• INSTRUCTIONS FOR THE TASK:
Without adding or dropping anything, copy the entries below.

·····

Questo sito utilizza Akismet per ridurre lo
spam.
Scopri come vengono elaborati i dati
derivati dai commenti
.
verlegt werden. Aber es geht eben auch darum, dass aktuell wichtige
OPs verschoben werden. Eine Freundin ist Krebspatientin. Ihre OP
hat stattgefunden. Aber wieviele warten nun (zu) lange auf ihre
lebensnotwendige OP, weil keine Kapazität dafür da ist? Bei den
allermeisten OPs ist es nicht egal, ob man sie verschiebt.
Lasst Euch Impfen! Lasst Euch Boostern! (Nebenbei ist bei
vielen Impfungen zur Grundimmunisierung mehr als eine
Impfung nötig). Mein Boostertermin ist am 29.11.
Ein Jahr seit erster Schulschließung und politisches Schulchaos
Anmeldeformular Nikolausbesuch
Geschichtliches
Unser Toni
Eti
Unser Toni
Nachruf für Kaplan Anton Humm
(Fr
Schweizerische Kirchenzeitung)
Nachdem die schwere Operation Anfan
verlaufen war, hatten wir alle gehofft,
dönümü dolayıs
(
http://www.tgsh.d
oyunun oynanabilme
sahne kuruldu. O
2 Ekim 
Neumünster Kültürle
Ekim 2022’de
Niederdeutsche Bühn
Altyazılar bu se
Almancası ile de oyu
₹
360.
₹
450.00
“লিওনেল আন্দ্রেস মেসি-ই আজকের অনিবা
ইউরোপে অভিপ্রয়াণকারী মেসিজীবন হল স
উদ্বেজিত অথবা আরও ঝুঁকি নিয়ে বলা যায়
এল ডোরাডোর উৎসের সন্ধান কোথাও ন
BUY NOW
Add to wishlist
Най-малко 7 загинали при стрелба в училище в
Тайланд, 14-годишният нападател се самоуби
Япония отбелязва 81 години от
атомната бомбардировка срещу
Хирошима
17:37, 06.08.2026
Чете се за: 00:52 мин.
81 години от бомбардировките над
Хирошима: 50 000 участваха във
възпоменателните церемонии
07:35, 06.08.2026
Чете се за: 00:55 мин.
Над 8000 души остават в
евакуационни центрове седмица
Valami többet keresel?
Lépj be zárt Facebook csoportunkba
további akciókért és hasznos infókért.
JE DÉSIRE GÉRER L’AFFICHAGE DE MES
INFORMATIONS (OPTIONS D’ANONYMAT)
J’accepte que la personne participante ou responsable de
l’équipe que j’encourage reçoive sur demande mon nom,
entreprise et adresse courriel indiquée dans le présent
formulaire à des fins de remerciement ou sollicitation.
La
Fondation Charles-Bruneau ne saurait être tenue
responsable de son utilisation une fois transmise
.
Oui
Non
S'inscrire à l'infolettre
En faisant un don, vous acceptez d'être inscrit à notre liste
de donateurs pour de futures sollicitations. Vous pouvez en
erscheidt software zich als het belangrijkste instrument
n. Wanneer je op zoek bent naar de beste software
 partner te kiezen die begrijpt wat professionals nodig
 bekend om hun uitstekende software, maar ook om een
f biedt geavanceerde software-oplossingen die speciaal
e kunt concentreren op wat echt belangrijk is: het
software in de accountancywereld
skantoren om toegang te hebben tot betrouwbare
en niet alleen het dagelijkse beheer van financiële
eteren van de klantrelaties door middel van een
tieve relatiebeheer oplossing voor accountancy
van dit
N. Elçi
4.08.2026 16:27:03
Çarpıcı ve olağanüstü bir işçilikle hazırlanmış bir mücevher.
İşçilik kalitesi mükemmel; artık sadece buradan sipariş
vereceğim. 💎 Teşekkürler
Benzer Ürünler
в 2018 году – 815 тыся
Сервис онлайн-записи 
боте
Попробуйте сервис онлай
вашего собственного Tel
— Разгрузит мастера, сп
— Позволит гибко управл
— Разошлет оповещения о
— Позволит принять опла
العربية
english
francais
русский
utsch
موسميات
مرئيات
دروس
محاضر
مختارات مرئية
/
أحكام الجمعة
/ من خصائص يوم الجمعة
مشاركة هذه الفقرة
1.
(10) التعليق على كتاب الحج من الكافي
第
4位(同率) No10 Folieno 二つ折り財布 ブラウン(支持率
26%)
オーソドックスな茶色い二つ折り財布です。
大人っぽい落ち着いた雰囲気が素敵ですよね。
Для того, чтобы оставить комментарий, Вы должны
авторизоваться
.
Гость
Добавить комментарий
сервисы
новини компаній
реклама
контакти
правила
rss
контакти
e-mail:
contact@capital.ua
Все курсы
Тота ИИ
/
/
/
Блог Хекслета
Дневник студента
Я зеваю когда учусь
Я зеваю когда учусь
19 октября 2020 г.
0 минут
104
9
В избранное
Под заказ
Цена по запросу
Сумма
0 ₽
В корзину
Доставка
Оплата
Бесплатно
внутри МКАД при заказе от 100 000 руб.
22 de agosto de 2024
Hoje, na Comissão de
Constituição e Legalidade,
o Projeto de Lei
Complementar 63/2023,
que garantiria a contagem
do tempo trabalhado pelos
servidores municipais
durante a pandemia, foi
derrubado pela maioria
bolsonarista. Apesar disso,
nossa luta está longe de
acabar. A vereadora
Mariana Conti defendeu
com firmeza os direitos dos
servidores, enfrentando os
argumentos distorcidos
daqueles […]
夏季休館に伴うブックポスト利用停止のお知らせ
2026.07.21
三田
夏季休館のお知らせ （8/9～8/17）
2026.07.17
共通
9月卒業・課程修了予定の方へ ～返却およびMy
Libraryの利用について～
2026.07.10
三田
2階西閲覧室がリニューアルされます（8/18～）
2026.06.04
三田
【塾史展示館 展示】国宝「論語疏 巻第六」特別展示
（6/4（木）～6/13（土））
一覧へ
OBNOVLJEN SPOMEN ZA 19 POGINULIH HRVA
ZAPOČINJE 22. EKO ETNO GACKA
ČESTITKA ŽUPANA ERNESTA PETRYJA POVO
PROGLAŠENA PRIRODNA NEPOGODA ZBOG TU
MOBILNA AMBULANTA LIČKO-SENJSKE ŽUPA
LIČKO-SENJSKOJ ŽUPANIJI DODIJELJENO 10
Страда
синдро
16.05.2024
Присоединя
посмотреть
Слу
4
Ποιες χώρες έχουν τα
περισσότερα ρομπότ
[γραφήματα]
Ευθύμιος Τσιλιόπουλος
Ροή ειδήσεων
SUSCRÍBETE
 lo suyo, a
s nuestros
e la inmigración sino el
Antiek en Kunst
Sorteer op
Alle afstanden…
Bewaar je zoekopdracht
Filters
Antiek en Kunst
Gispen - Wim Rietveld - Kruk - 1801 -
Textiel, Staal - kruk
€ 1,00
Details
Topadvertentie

·····

• RESPONSE TO THE EXERCISE:
Questo sito utilizza Akismet per ridurre lo
spam.
Scopri come vengono elaborati i dati
derivati dai commenti
.
verlegt werden. Aber es geht eben auch darum, dass aktuell wichtige
OPs verschoben werden. Eine Freundin ist Krebspatientin. Ihre OP
hat stattgefunden. Aber wieviele warten nun (zu) lange auf ihre
lebensnotwendige OP, weil keine Kapazität dafür da ist? Bei den
allermeisten OPs ist es nicht egal, ob man sie verschiebt.
Lasst Euch Impfen! Lasst Euch Boostern! (Nebenbei ist bei
vielen Impfungen zur Grundimmunisierung mehr als eine
Impfung nötig). Mein Boostertermin ist am 29.11.
Ein Jahr seit erster Schulschließung und politisches Schulchaos
Anmeldeformular Nikolausbesuch
Geschichtliches
Unser Toni
Eti
Unser Toni
Nachruf für Kaplan Anton Humm
(Fr
Schweizerische Kirchenzeitung)
Nachdem die schwere Operation Anfan
verlaufen war, hatten wir alle gehofft,
dönümü dolayıs
(
http://www.tgsh.d
oyunun oynanabilme
sahne kuruldu. O
2 Ekim 
Neumünster Kültürle
Ekim 2022’de
Niederdeutsche Bühn
Altyazılar bu se
Almancası ile de oyu
₹
360.
₹
450.00
“লিওনেল আন্দ্রেস মেসি-ই আজকের অনিবা
ইউরোপে অভিপ্রয়াণকারী মেসিজীবন হল স
উদ্বেজিত অথবা আরও ঝুঁকি নিয়ে বলা যায়
এল ডোরাডোর উৎসের সন্ধান কোথাও ন
BUY NOW
Add to wishlist
Най-малко 7 загинали при стрелба в училище в
Тайланд, 14-годишният нападател се самоуби
Япония отбелязва 81 години от
атомната бомбардировка срещу
Хирошима
17:37, 06.08.2026
Чете се за: 00:52 мин.
81 години от бомбардировките над
Хирошима: 50 000 участваха във
възпоменателните церемонии
07:35, 06.08.2026
Чете се за: 00:55 мин.
Над 8000 души остават в
евакуационни центрове седмица
Valami többet keresel?
Lépj be zárt Facebook csoportunkba
további akciókért és hasznos infókért.
JE DÉSIRE GÉRER L’AFFICHAGE DE MES
INFORMATIONS (OPTIONS D’ANONYMAT)
J’accepte que la personne participante ou responsable de
l’équipe que j’encourage reçoive sur demande mon nom,
entreprise et adresse courriel indiquée dans le présent
formulaire à des fins de remerciement ou sollicitation.
La
Fondation Charles-Bruneau ne saurait être tenue
responsable de son utilisation une fois transmise
.
Oui
Non
S'inscrire à l'infolettre
En faisant un don, vous acceptez d'être inscrit à notre liste
de donateurs pour de futures sollicitations. Vous pouvez en
erscheidt software zich als het belangrijkste instrument
n. Wanneer je op zoek bent naar de beste software
 partner te kiezen die begrijpt wat professionals nodig
 bekend om hun uitstekende software, maar ook om een
f biedt geavanceerde software-oplossingen die speciaal
e kunt concentreren op wat echt belangrijk is: het
software in de accountancywereld
skantoren om toegang te hebben tot betrouwbare
en niet alleen het dagelijkse beheer van financiële
eteren van de klantrelaties door middel van een
tieve relatiebeheer oplossing voor accountancy
van dit
N. Elçi
4.08.2026 16:27:03
Çarpıcı ve olağanüstü bir işçilikle hazırlanmış bir mücevher.
İşçilik kalitesi mükemmel; artık sadece buradan sipariş
vereceğim. 💎 Teşekkürler
Benzer Ürünler
в 2018 году – 815 тыся
Сервис онлайн-записи 
боте
Попробуйте сервис онлай
вашего собственного Tel
— Разгрузит мастера, сп
— Позволит гибко управл
— Разошлет оповещения о
— Позволит принять опла
العربية
english
francais
русский
utsch
موسميات
مرئيات
دروس
محاضر
مختارات مرئية
/
أحكام الجمعة
/ من خصائص يوم الجمعة
مشاركة هذه الفقرة
1.
(10) التعليق على كتاب الحج من الكافي
第
4位(同率) No10 Folieno 二つ折り財布 ブラウン(支持率
26%)
オーソドックスな茶色い二つ折り財布です。
大人っぽい落ち着いた雰囲気が素敵ですよね。
Для того, чтобы оставить комментарий, Вы должны
авторизоваться
.
Гость
Добавить комментарий
сервисы
новини компаній
реклама
контакти
правила
rss
контакти
e-mail:
contact@capital.ua
Все курсы
Тота ИИ
/
/
/
Блог Хекслета
Дневник студента
Я зеваю когда учусь
Я зеваю когда учусь
19 октября 2020 г.
0 минут
104
9
В избранное
Под заказ
Цена по запросу
Сумма
0 ₽
В корзину
Доставка
Оплата
Бесплатно
внутри МКАД при заказе от 100 000 руб.
22 de agosto de 2024
Hoje, na Comissão de
Constituição e Legalidade,
o Projeto de Lei
Complementar 63/2023,
que garantiria a contagem
do tempo trabalhado pelos
servidores municipais
durante a pandemia, foi
derrubado pela maioria
bolsonarista. Apesar disso,
nossa luta está longe de
acabar. A vereadora
Mariana Conti defendeu
com firmeza os direitos dos
servidores, enfrentando os
argumentos distorcidos
daqueles […]
夏季休館に伴うブックポスト利用停止のお知らせ
2026.07.21
三田
夏季休館のお知らせ （8/9～8/17）
2026.07.17
共通
9月卒業・課程修了予定の方へ ～返却およびMy
Libraryの利用について～
2026.07.10
三田
2階西閲覧室がリニューアルされます（8/18～）
2026.06.04
三田
【塾史展示館 展示】国宝「論語疏 巻第六」特別展示
（6/4（木）～6/13（土））
一覧へ
OBNOVLJEN SPOMEN ZA 19 POGINULIH HRVA
ZAPOČINJE 22. EKO ETNO GACKA
ČESTITKA ŽUPANA ERNESTA PETRYJA POVO
PROGLAŠENA PRIRODNA NEPOGODA ZBOG TU
MOBILNA AMBULANTA LIČKO-SENJSKE ŽUPA
LIČKO-SENJSKOJ ŽUPANIJI DODIJELJENO 10
Страда
синдро
16.05.2024
Присоединя
посмотреть
Слу
4
Ποιες χώρες έχουν τα
περισσότερα ρομπότ
[γραφήματα]
Ευθύμιος Τσιλιόπουλος
Ροή ειδήσεων
SUSCRÍBETE
 lo suyo, a
s nuestros
e la inmigración sino el
Antiek en Kunst
Sorteer op
Alle afstanden…
Bewaar je zoekopdracht
Filters
Antiek en Kunst
Gispen - Wim Rietveld - Kruk - 1801 -
Textiel, Staal - kruk
€ 1,00
Details
Topadvertentie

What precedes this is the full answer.